# Hurricane Clips



## Termite (Apr 13, 2008)

They passed you but told you to install truss clips? Funny. 

The bad thing is that there is no industry standard. It totally depends on the truss being anchored, and the potential uplift reaction (in pounds) at each end of the truss. Truss clips are typically installed at each truss.

A 16d toenail through the truss into the top plate gives you something like 90 pounds of uplift resistance, which isn't much. Something like this gives a really good amount of strength.








These Simpson h2.5's are probably the most commonly used, albeit a bit weaker. They'd probably do just fine for 80% of truss applications.


----------



## Termite (Apr 13, 2008)

Or are you talking about H clips that go between the roof sheathing?








I'd be shocked if the inspector passed your framing inspection without the sheathing in place! 

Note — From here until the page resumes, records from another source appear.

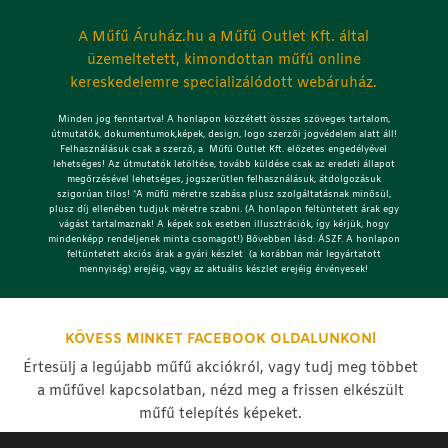
A Műfű Áruház.hu a Műfű Outlet Kft. által
üzemeltetett, kimondottan műfű online
kereskedelemre specializálódott webáruház.
Minden jog fenntartva! A honlapon közzétett összes szöveges tartalom,
útmutatók, dokumentumok,képek, design, logo szerzői jogvédelem alatt áll!
Felhasználásuk csak a szerző, a Műfű Outlet Kft. előzetes engedélyével
lehetséges!
Az útmutatók letöltése, tovább küldése csak az eredeti állapot
megőrzésével lehetséges, jogszerűtlen felhasználásuk, átdolgozásuk
szigorúan tilos! *A műfű méretre szabása plusz szolgáltatásnak minősül,
plusz díj ellenében tudjuk méretre szabni. (A honlapon feltüntetett árak egy
vágást tartalmaznak! A képek sok esetben illusztrációk, így kérjük, hogy
mindenképp rendeljenek minta csomagot!) Bővebben lásd: ÁSZF. A honlapon
feltüntetett akciós árak a gyári készlet (a korábban már legyártatott
mennyiség) erejéig, vagy az aktuális készlet erejéig érvényesek!
KÖVESS MINKET FACEBOOK OLDALUNKON!
Értesülj a legújabb műfű akciókról, vagy tudj meg többet
a műfűvel kapcsolatban, nézd meg a frissen elkészült
műfű telepítés képeket.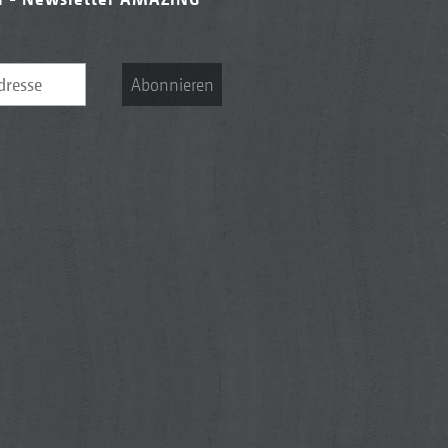
Abonnieren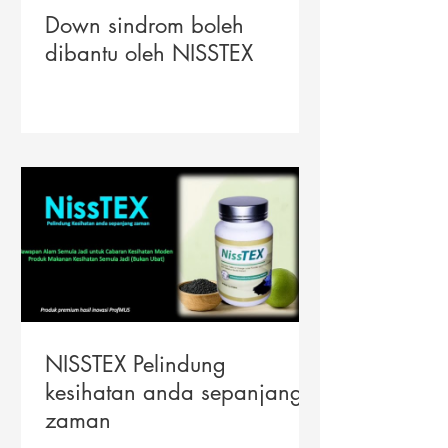
Down sindrom boleh
dibantu oleh NISSTEX
NISSTEX Pelindung
kesihatan anda sepanjang
zaman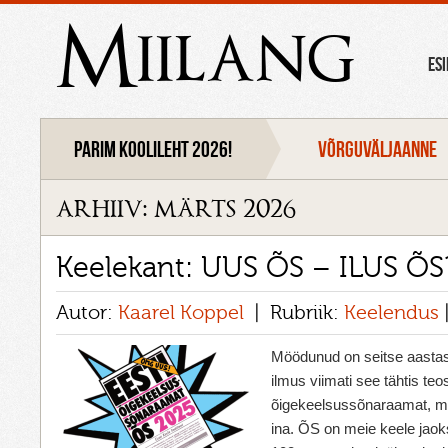
Miilang
ES
Parim koolileht 2026!
VÕRGUVÄLJAANNE
arhiiv: märts 2026
Keelekant: UUS ÕS – ILUS ÕS
Autor:
Kaarel Koppel
Rubriik:
Keelendus
Möödunud on seitse aastast
ilmus viimati see tähtis teo
õigekeelsussõnaraamat, m
ina. ÕS on meie keele jaok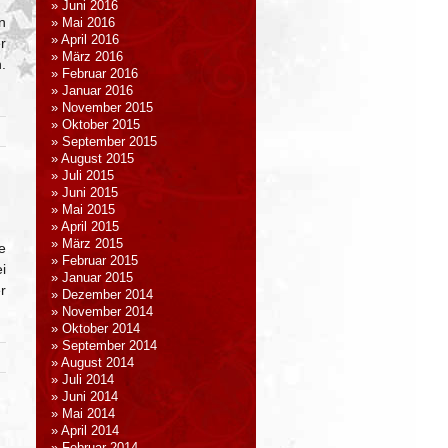
Juni 2016
n
Mai 2016
April 2016
r
März 2016
.
Februar 2016
Januar 2016
November 2015
Oktober 2015
September 2015
August 2015
Juli 2015
Juni 2015
Mai 2015
April 2015
März 2015
e
Februar 2015
i
Januar 2015
r
Dezember 2014
November 2014
Oktober 2014
September 2014
August 2014
Juli 2014
Juni 2014
Mai 2014
April 2014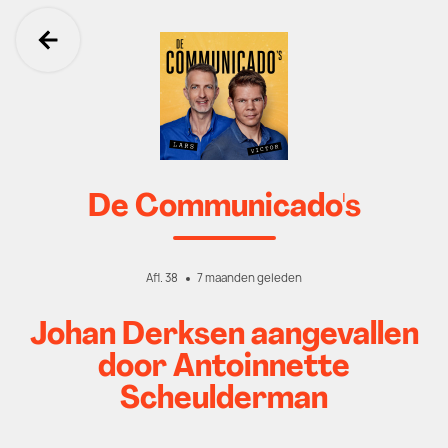
Ga terug
De Communicado's
Afl. 38
7 maanden geleden
Johan Derksen aangevallen
door Antoinnette
Scheulderman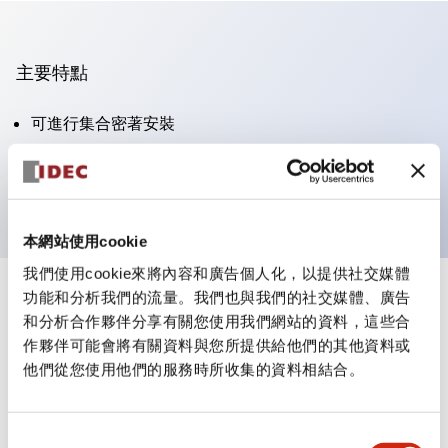
主要特點
可進行集合密著安裝
附鎖選擇開關採用高安全性的彈子鎖結構
防護結構為IP65（IEC60529）
本網站使用cookie
我們使用cookie來將內容和廣告個人化，以提供社交媒體
功能和分析我們的流量。我們也與我們的社交媒體、廣告
+
規格
顯示全部
和分析合作夥伴分享有關您使用我們網站的資料，這些合
作夥伴可能會將有關資料與您所提供給他們的其他資料或
審美規範
他們從您使用他們的服務時所收集的資料相結合。
電氣規範（額定照明部分）
同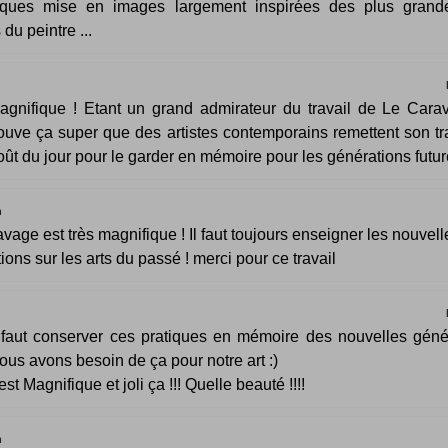
iques mise en images largement inspirées des plus grand
du peintre ...
agnifique ! Etant un grand admirateur du travail de Le Cara
rouve ça super que des artistes contemporains remettent son tr
oût du jour pour le garder en mémoire pour les générations futur
n
vage est très magnifique ! Il faut toujours enseigner les nouvell
ions sur les arts du passé ! merci pour ce travail
l faut conserver ces pratiques en mémoire des nouvelles géné
ous avons besoin de ça pour notre art :)
est Magnifique et joli ça !!! Quelle beauté !!!!
n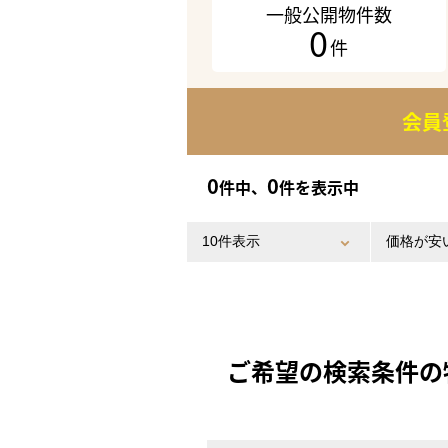
一般公開物件数
0
件
会員
0
0
件中、
件を表示中
ご希望の検索条件の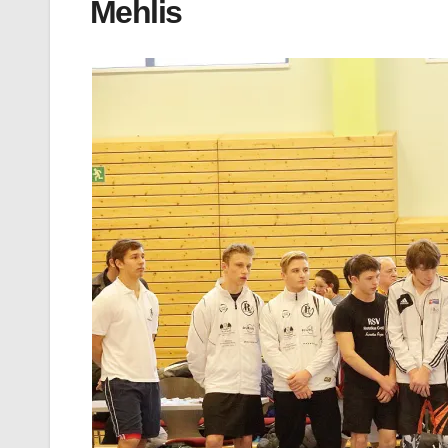
Mehlis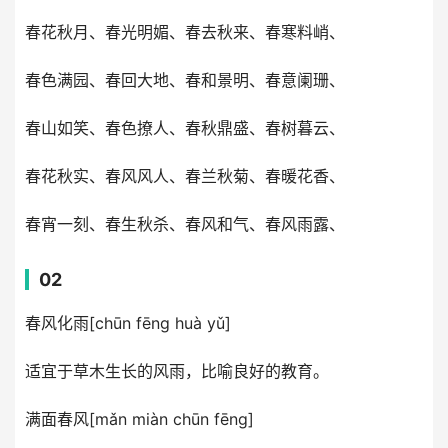
春花秋月、春光明媚、春去秋来、春寒料峭、
春色满园、春回大地、春和景明、春意阑珊、
春山如笑、春色撩人、春秋鼎盛、春树暮云、
春花秋实、春风风人、春兰秋菊、春暖花香、
春宵一刻、春生秋杀、春风和气、春风雨露、
02
春风化雨[chūn fēng huà yǔ]
适宜于草木生长的风雨，比喻良好的教育。
满面春风[mǎn miàn chūn fēng]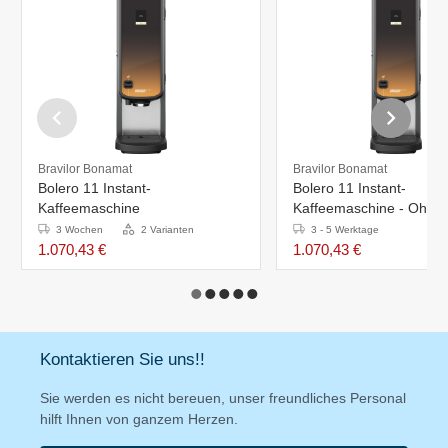
Bravilor Bonamat
Bravilor Bonamat
Bolero 11 Instant-
Bolero 11 Instant-
Kaffeemaschine
Kaffeemaschine - Ohne
Warmwasserzapfstelle
3 Wochen
2 Varianten
3 - 5 Werktage
1.070,43 €
1.070,43 €
Kontaktieren Sie uns!!
Sie werden es nicht bereuen, unser freundliches Personal
hilft Ihnen von ganzem Herzen.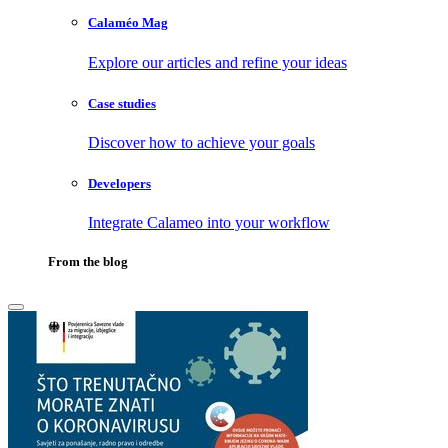
Calaméo Mag
Explore our articles and refine your ideas
Case studies
Discover how to achieve your goals
Developers
Integrate Calameo into your workflow
From the blog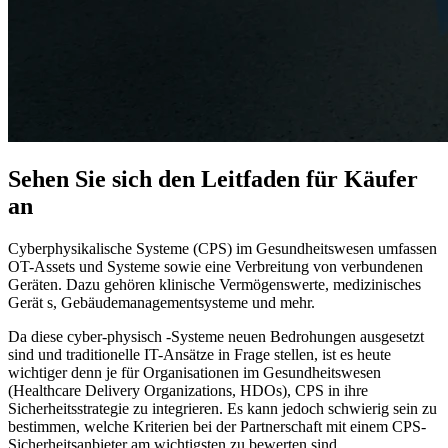
Sehen Sie sich den Leitfaden für Käufer
an
Cyberphysikalische Systeme (CPS) im Gesundheitswesen umfassen
OT-Assets und Systeme sowie eine Verbreitung von verbundenen
Geräten. Dazu gehören klinische Vermögenswerte, medizinisches
Gerät s, Gebäudemanagementsysteme und mehr.
Da diese cyber-physisch -Systeme neuen Bedrohungen ausgesetzt
sind und traditionelle IT-Ansätze in Frage stellen, ist es heute
wichtiger denn je für Organisationen im Gesundheitswesen
(Healthcare Delivery Organizations, HDOs), CPS in ihre
Sicherheitsstrategie zu integrieren. Es kann jedoch schwierig sein zu
bestimmen, welche Kriterien bei der Partnerschaft mit einem CPS-
Sicherheitsanbieter am wichtigsten zu bewerten sind.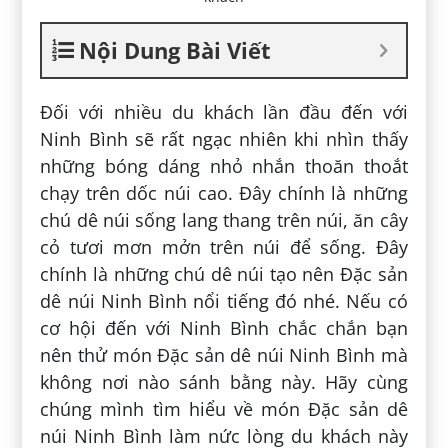
Nội Dung Bài Viết
Đối với nhiều du khách lần đầu đến với
Ninh Bình sẽ rất ngạc nhiên khi nhìn thấy
những bóng dáng nhỏ nhắn thoăn thoắt
chạy trên dốc núi cao. Đây chính là những
chú dê núi sống lang thang trên núi, ăn cây
cỏ tươi mơn mởn trên núi để sống. Đây
chính là những chú dê núi tạo nên Đặc sản
dê núi Ninh Bình nổi tiếng đó nhé. Nếu có
cơ hội đến với Ninh Bình chắc chắn bạn
nên thử món Đặc sản dê núi Ninh Bình mà
không nơi nào sánh bằng này. Hãy cùng
chúng mình tìm hiểu về món Đặc sản dê
núi Ninh Bình làm nức lòng du khách này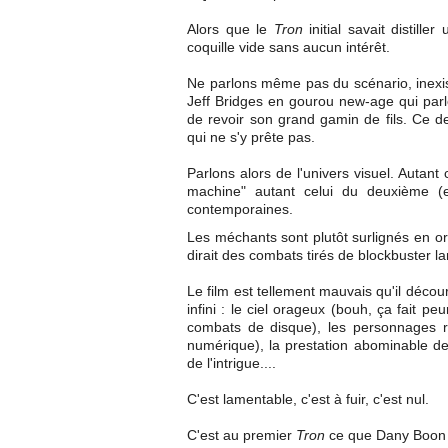
Alors que le
Tron
initial savait distille
coquille vide sans aucun intérêt.
Ne parlons même pas du scénario, inexist
Jeff Bridges en gourou new-age qui parle
de revoir son grand gamin de fils. Ce d
qui ne s'y prête pas.
Parlons alors de l'univers visuel. Autant
machine" autant celui du deuxième (et
contemporaines.
Les méchants sont plutôt surlignés en or
dirait des combats tirés de blockbuster la
Le film est tellement mauvais qu'il déco
infini : le ciel orageux (bouh, ça fait pe
combats de disque), les personnages r
numérique), la prestation abominable de
de l'intrigue....
C'est lamentable, c'est à fuir, c'est nul.
C'est au premier
Tron
ce que Dany Boon 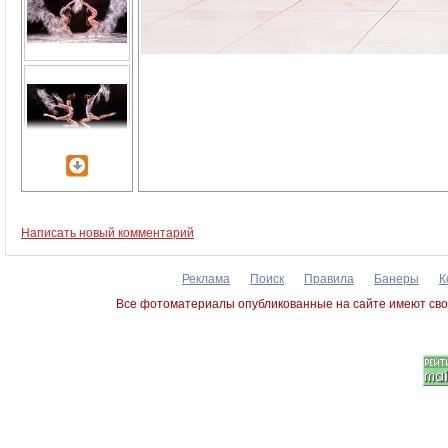
Написать новый комментарий
Реклама
Поиск
Правила
Банеры
К
Все фотоматериалы опубликованные на сайте имеют сво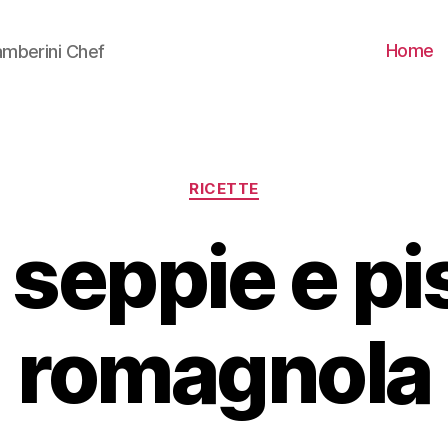
Home
mberini Chef
Categorie
RICETTE
 seppie e pise
romagnola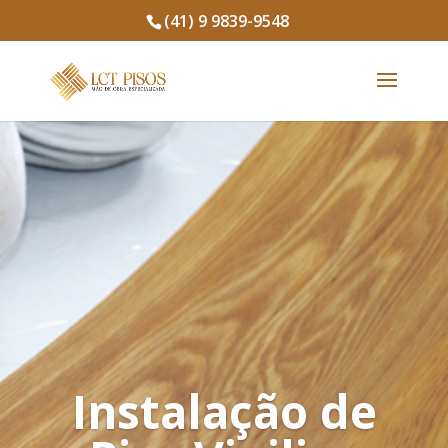
(41) 9 9839-9548
Instalação de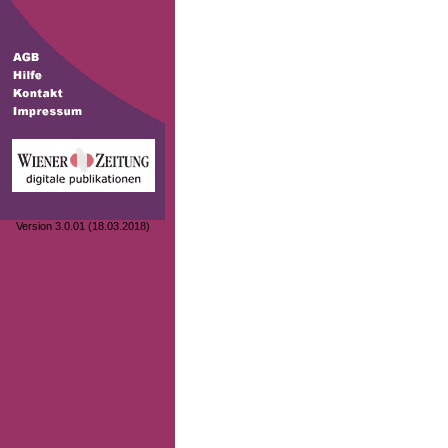
Version 3.0.01 (18.03.2018)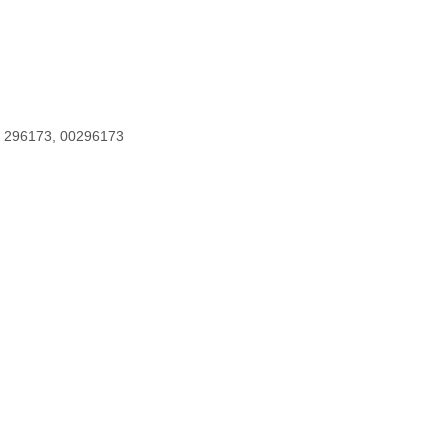
, 296173, 00296173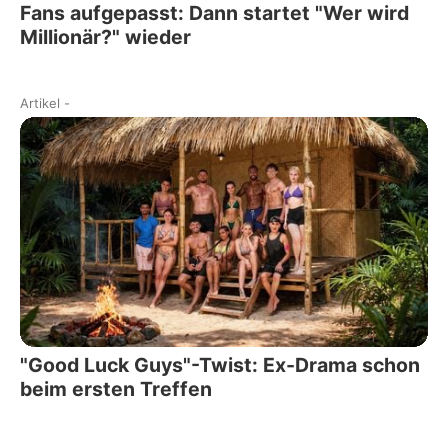
Fans aufgepasst: Dann startet "Wer wird
Millionär?" wieder
Artikel
-
"Good Luck Guys"-Twist: Ex-Drama schon
beim ersten Treffen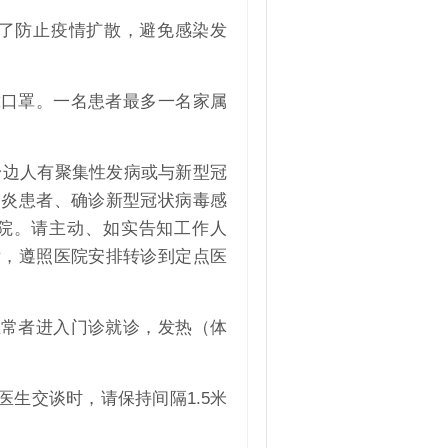
了防止疫情扩散，避免感染发
。
戴口罩。一名患者最多一名家属
身边人有聚集性发病或与新型冠
肺炎患者、确诊新型冠状病毒感
院。请主动、如实告知工作人
后，遵照医院安排转诊到定点医
正常者进入门诊就诊，发热（体
生交谈时，请保持间隔1.5米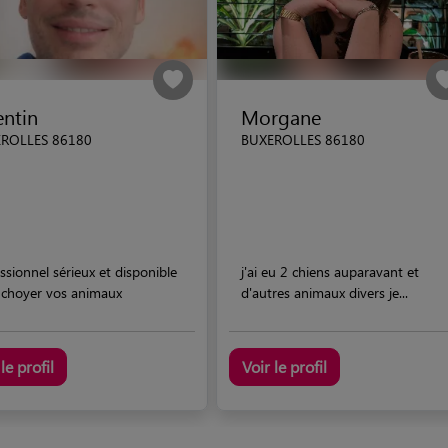
entin
Morgane
ROLLES 86180
BUXEROLLES 86180
ssionnel sérieux et disponible
j'ai eu 2 chiens auparavant et
 choyer vos animaux
d'autres animaux divers je...
le profil
Voir le profil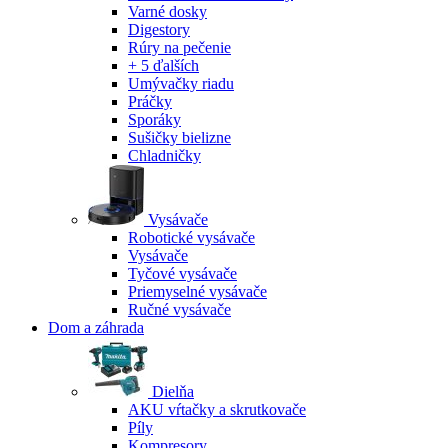
Varné dosky
Digestory
Rúry na pečenie
+ 5 ďalších
Umývačky riadu
Práčky
Sporáky
Sušičky bielizne
Chladničky
Vysávače
Robotické vysávače
Vysávače
Tyčové vysávače
Priemyselné vysávače
Ručné vysávače
Dom a záhrada
Dielňa
AKU vŕtačky a skrutkovače
Píly
Kompresory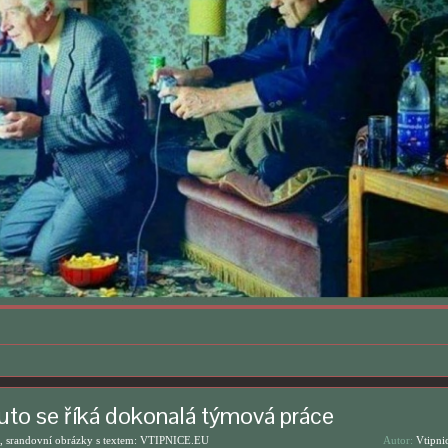
to se říká dokonalá týmová práce
, srandovní obrázky s textem: VTIPNICE.EU
Autor:
Vtipni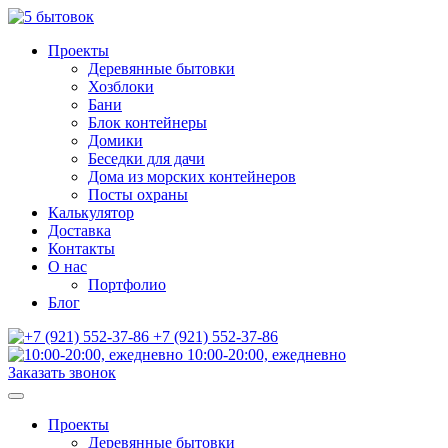
Проекты
Деревянные бытовки
Хозблоки
Бани
Блок контейнеры
Домики
Беседки для дачи
Дома из морских контейнеров
Посты охраны
Калькулятор
Доставка
Контакты
О нас
Портфолио
Блог
+7 (921) 552-37-86
10:00-20:00, ежедневно
Заказать звонок
Проекты
Деревянные бытовки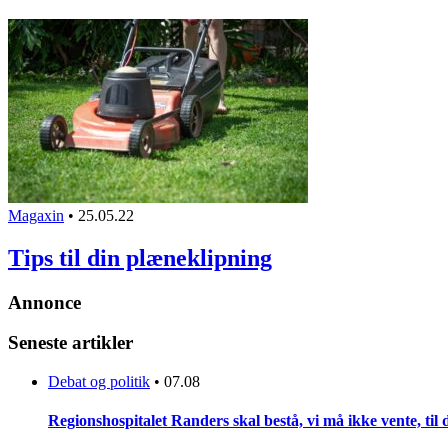
Magaxin
•
25.05.22
Tips til din plæneklipning
Annonce
Seneste artikler
Debat og politik
•
07.08
Regionshospitalet Randers skal bestå, vi må ikke vente, til d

One clip is required per span (one between each truss) on 1/2" and 5/8" roof sheathing. They're not required by code, however. Purely optional.


----------



## Jim64conv (May 31, 2008)

Thanks KC, the top pic looks like what he described. He told me a couple of minor things I needed to have in place before the final inspect, but he could see that I was doing everything overkill to code ( The whole house is AC BX and 3/4 conduit,all metal boxes, 4" waste mains, 2" lav waste, no wet vents ect.) so he could see I wasn't trying to cut corners. So those plates should be on every truss then?

Thanks Jim


----------



## Termite (Apr 13, 2008)

Yup, every truss. They're small. If you have a compressor and a palm nailer you'll be done before you know it. If not, use hand-driven 10dx1-1/2" "teco" nails...Sold with the joist hangers. No roofing nails, screws, or otherwise.


----------



## Jim64conv (May 31, 2008)

Thanks for the info KC!


----------